» **Entries provided**
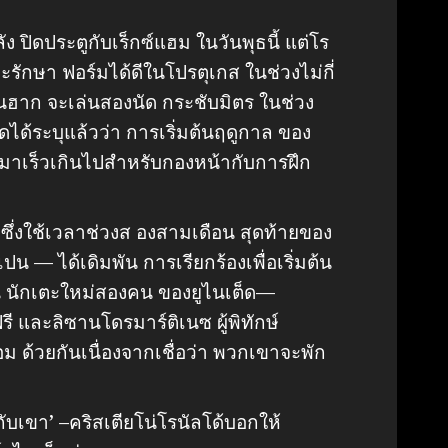
 ปิดประตูกับเร็กซ์แฮม ในวันพุธนี้ แต่โร
จะรักษา ฟอร์มได้ดีในโปรตุเกส ในช่วงไม่กี่
ตนฮาก จะเล่นสองนัด กระชับมิตร ในช่วง
ต็ดได้ระบุแล้วว่า การเริ่มต้นฤดูกาล ของ
มาเร็วเกินไปสำหรับกองหน้ากับการฝึก
ซึ่งใช้เวลาช่วงส องสามเดือน สุดท้ายของ
สเปน — ได้เดิมพัน การเรียกร้องเพื่อเริ่มต้น
่น นักเตะใหม่สองคน ของยูไนเต็ด—
รี และลิซานโดรมาร์ติเนซ ผู้พิทักษ์
 ด้วยกันเนื่องจากเชื่อว่า พวกเขาจะพัก
ับเขา’ –คริสเตียโน่โรนัลโด้บอกให้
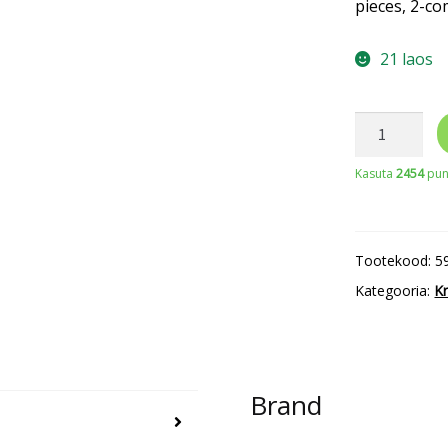
pieces, 2-co
21 laos
Otsakud
kipsikruvide
Kasuta
2454
punk
PH2G
25mm
30tk
Tootekood:
5
kogus
Kategooria:
Kr
Brand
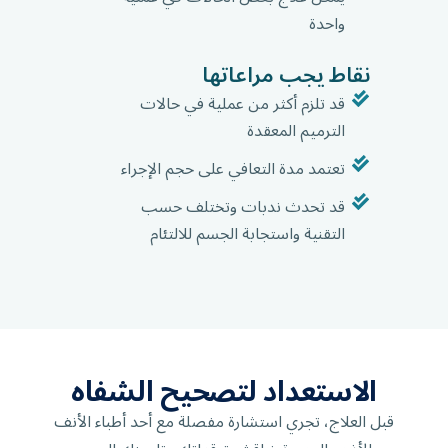
واحدة
نقاط يجب مراعاتها
قد تلزم أكثر من عملية في حالات
الترميم المعقدة
تعتمد مدة التعافي على حجم الإجراء
قد تحدث ندبات وتختلف حسب
التقنية واستجابة الجسم للالتئام
الاستعداد لتصحيح الشفاه
قبل العلاج، تجري استشارة مفصلة مع أحد أطباء الأنف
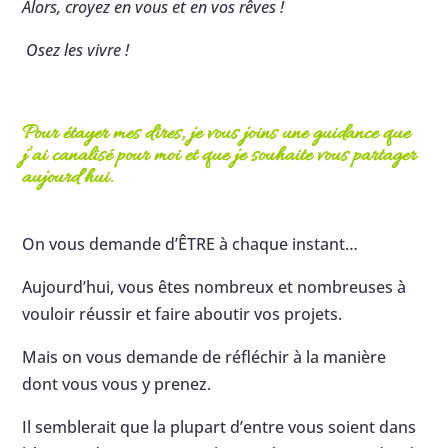
Alors, croyez en vous et en vos rêves !
Osez les vivre !
Pour étayer mes dires, je vous joins une guidance que
j’ai canalisé pour moi et que je souhaite vous partager
aujourd’hui.
On vous demande d’ÊTRE à chaque instant…
Aujourd’hui, vous êtes nombreux et nombreuses à
vouloir réussir et faire aboutir vos projets.
Mais on vous demande de réfléchir à la manière
dont vous vous y prenez.
Il semblerait que la plupart d’entre vous soient dans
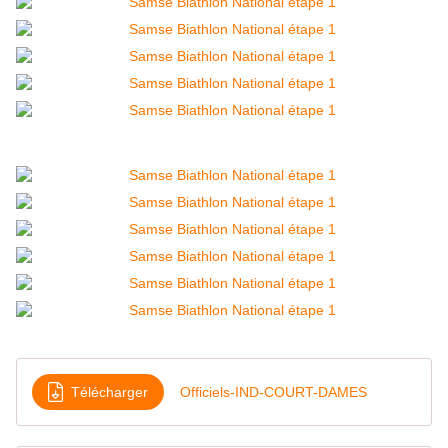
Télécharger
Officiels-IND-COURT-DAMES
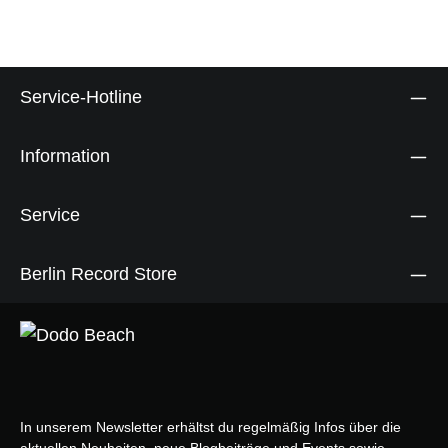
Service-Hotline
Information
Service
Berlin Record Store
In unserem Newsletter erhältst du regelmäßig Infos über die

» **Try it**
What you return should match the material line for line, with the images removed.

» **Answer box**
 ปิดประตูกับเร็กซ์แฮม ในวันพุธนี้ แต่โร
จะรักษา ฟอร์มได้ดีในโปรตุเกส ในช่วงไม่กี่
ตนฮาก จะเล่นสองนัด กระชับมิตร ในช่วง
ต็ดได้ระบุแล้วว่า การเริ่มต้นฤดูกาล ของ
มาเร็วเกินไปสำหรับกองหน้ากับการฝึก
ซึ่งใช้เวลาช่วงส องสามเดือน สุดท้ายของ
สเปน — ได้เดิมพัน การเรียกร้องเพื่อเริ่มต้น
่น นักเตะใหม่สองคน ของยูไนเต็ด—
รี และลิซานโดรมาร์ติเนซ ผู้พิทักษ์
 ด้วยกันเนื่องจากเชื่อว่า พวกเขาจะพัก
ับเขา’ –คริสเตียโน่โรนัลโด้บอกให้
pieces, 2-co
21 laos
Otsakud
kipsikruvide
Kasuta
2454
punk
PH2G
25mm
30tk
Tootekood:
5
kogus
Kategooria:
Kr
Brand
واحدة
نقاط يجب مراعاتها
قد تلزم أكثر من عملية في حالات
الترميم المعقدة
تعتمد مدة التعافي على حجم الإجراء
قد تحدث ندبات وتختلف حسب
التقنية واستجابة الجسم للالتئام
الاستعداد لتصحيح الشفاه
قبل العلاج، تجري استشارة مفصلة مع أحد أطباء الأنف
Alors, croyez en vous et en vos rêves !
Osez les vivre !
Pour étayer mes dires, je vous joins une guidance que
j’ai canalisé pour moi et que je souhaite vous partager
aujourd’hui.
On vous demande d’ÊTRE à chaque instant…
Aujourd’hui, vous êtes nombreux et nombreuses à
vouloir réussir et faire aboutir vos projets.
Mais on vous demande de réfléchir à la manière
dont vous vous y prenez.
Il semblerait que la plupart d’entre vous soient dans
Télécharger
Officiels-IND-COURT-DAMES
Service-Hotline
Information
Service
Berlin Record Store
In unserem Newsletter erhältst du regelmäßig Infos über die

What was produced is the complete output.